Tout ce que vous avez toujours voulu savoir sur le monde de l’édition sans jamais oser le demander !
Julien Prouesse est un collégien de 3ème qui réalise son stage d’entreprise aux éditions Granier, un éditeur indépendant. C’est un Jacques Granier déprimé que Julien rencontre le premier jour de stage. Il lui explique les difficultés du métier avec une diffusion-distribution qui vampirise et des médias à la solde des gros bras de l’édition. Pourtant, l’homme veut relancer la machine et a convoqué les jours suivants tous les grands auteurs afin de choisir celui qui deviendra le fer de lance de la reconquête. Julien va assister aux entretiens entre Jacques Granier et ces auteurs… De Jésus-Christ à Delerm en passant par Molière, Frédéric Dard, Proust, Céline, Hugo, Wells, Vernes… et même Steevy Boulay !

Anne Pilot-Fallet, professeur de lettres, Bernard Esposito, romancier et Georges Grard, auteur-scénariste et éditeur nous régalent d’un roman jubilatoire et, malheureusement terriblement vrai dans la description du monde de l’édition. C’est drôle, enlevé, savant, original…

Les 4 premières pages:

Je m’appelle Julien Prouesse.
Et pour moi, tout a vraiment commencé, il y a un an …
J’étais un simple collégien de troisième fou de musique et
de pâtisseries. Pour mon stage en entreprise, j’avais eu les pires
difficultés à obtenir une semaine d’observation aux Éditions
Granier.
Par chance, maman connaissait bien Madame Fur, la coiffeuse du
Centre Commercial dont la tante était la proche collaboratrice de
Jacques Granier, le gérant et fondateur de cette honorable maison.
Bien sûr, ce n ’était pas mon premier choix. J’aurais préféré une
entreprise prestigieuse de maison de disques ou une boulangerie …
Mais, c’était ainsi … Granier Éditions avait quand même une ligne
éditoriale connue et reconnue au niveau national, et l’idée même
de me retrouver dans l’antre d’un éditeur ne me déplaisait pas.

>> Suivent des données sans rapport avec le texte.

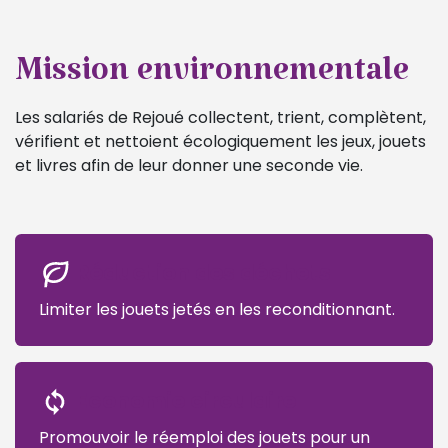
Mission environnementale
Les salariés de Rejoué collectent, trient, complètent,
vérifient et nettoient écologiquement les jeux, jouets
et livres afin de leur donner une seconde vie.
Réduction des déchets
Limiter les jouets jetés en les reconditionnant.
Economie circulaire
Promouvoir le réemploi des jouets pour un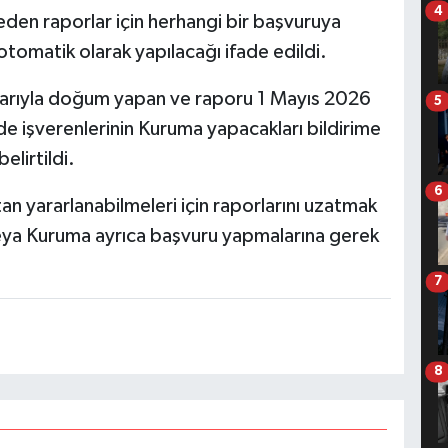
4
eden raporlar için herhangi bir başvuruya
tomatik olarak yapılacağı ifade edildi.
barıyla doğum yapan ve raporu 1 Mayıs 2026
5
de işverenlerinin Kuruma yapacakları bildirime
elirtildi.
6
n yararlanabilmeleri için raporlarını uzatmak
veya Kuruma ayrıca başvuru yapmalarına gerek
7
8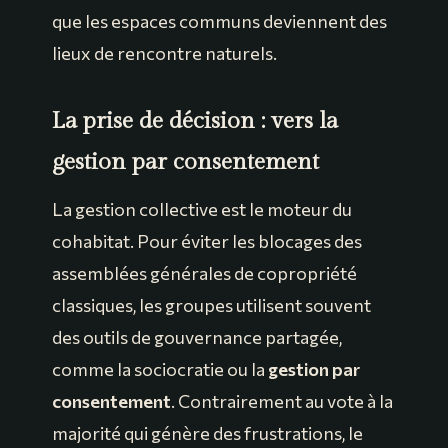
que les espaces communs deviennent des
lieux de rencontre naturels.
La prise de décision : vers la
gestion par consentement
La gestion collective est le moteur du
cohabitat. Pour éviter les blocages des
assemblées générales de copropriété
classiques, les groupes utilisent souvent
des outils de gouvernance partagée,
comme la sociocratie ou la
gestion par
consentement
. Contrairement au vote à la
majorité qui génère des frustrations, le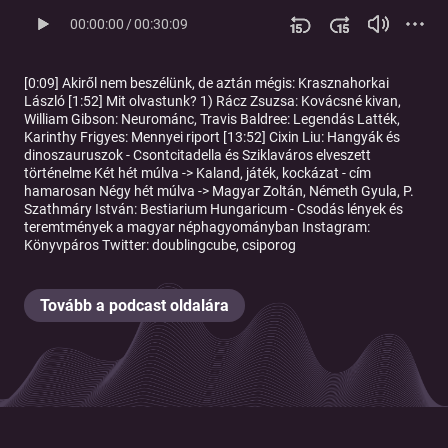
00:00:00
/
00:30:09
[0:09] Akiről nem beszélünk, de aztán mégis: Krasznahorkai
László [1:52] Mit olvastunk? 1) Rácz Zsuzsa: Kovácsné kivan,
William Gibson: Neurománc, Travis Baldree: Legendás Latték,
Karinthy Frigyes: Mennyei riport [13:52] Cixin Liu: Hangyák és
dinoszauruszok - Csontcitadella és Sziklaváros elveszett
történelme Két hét múlva -> Kaland, játék, kockázat - cím
hamarosan Négy hét múlva -> Magyar Zoltán, Németh Gyula, P.
Szathmáry István: Bestiarium Hungaricum - Csodás lények és
teremtmények a magyar néphagyományban Instagram:
Könyvpáros Twitter: doublingcube, csiporog
Tovább a podcast oldalára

Granier n’était pas du menu fretin … Il devait sa réussite éclair
à l’un de ses premiers ouvrages qui avait bénéficié ,reconnaissait-
il volontiers, de circonstances « favorables » et exceptionnelles.
Granier avait en effet sorti une biographie d’Oussama Ben Laden
le mercredi 13 septembre 2001, livre qui s’était vendu aussitôt à
plus de deux millions d’exemplaires à travers le monde …

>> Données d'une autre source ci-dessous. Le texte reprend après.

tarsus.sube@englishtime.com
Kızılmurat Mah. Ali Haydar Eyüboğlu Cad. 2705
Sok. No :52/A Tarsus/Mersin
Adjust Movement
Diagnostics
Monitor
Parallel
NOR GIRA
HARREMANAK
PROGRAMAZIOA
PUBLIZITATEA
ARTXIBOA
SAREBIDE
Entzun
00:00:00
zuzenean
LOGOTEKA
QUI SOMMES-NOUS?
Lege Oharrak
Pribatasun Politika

Fort de ce succès inattendu, il avait développé sa boîte autour de
livres de confessions si chers à la ménagère et de quelques romans
dans l’air du temps.
— Finalement, commencer par un best-seller est dangereux,
me confia-t-il lors de notre premier entretien. On croit qu’on a
la bonne formule, la bonne fortune, et que le système qui nous
a lancés va favoriser notre essor durablement … Mais ensuite, j’ai
fait de tout et du n’importe quoi ! Aujourd’hui, jeune homme, la
situation est critique. On est mal, mal, mal, mal !
Il m’avait alors dressé un tableau apocalyptique du monde de
l’édition.
— Plus de 65 000 titres par an ! C’est proprement hallucinant !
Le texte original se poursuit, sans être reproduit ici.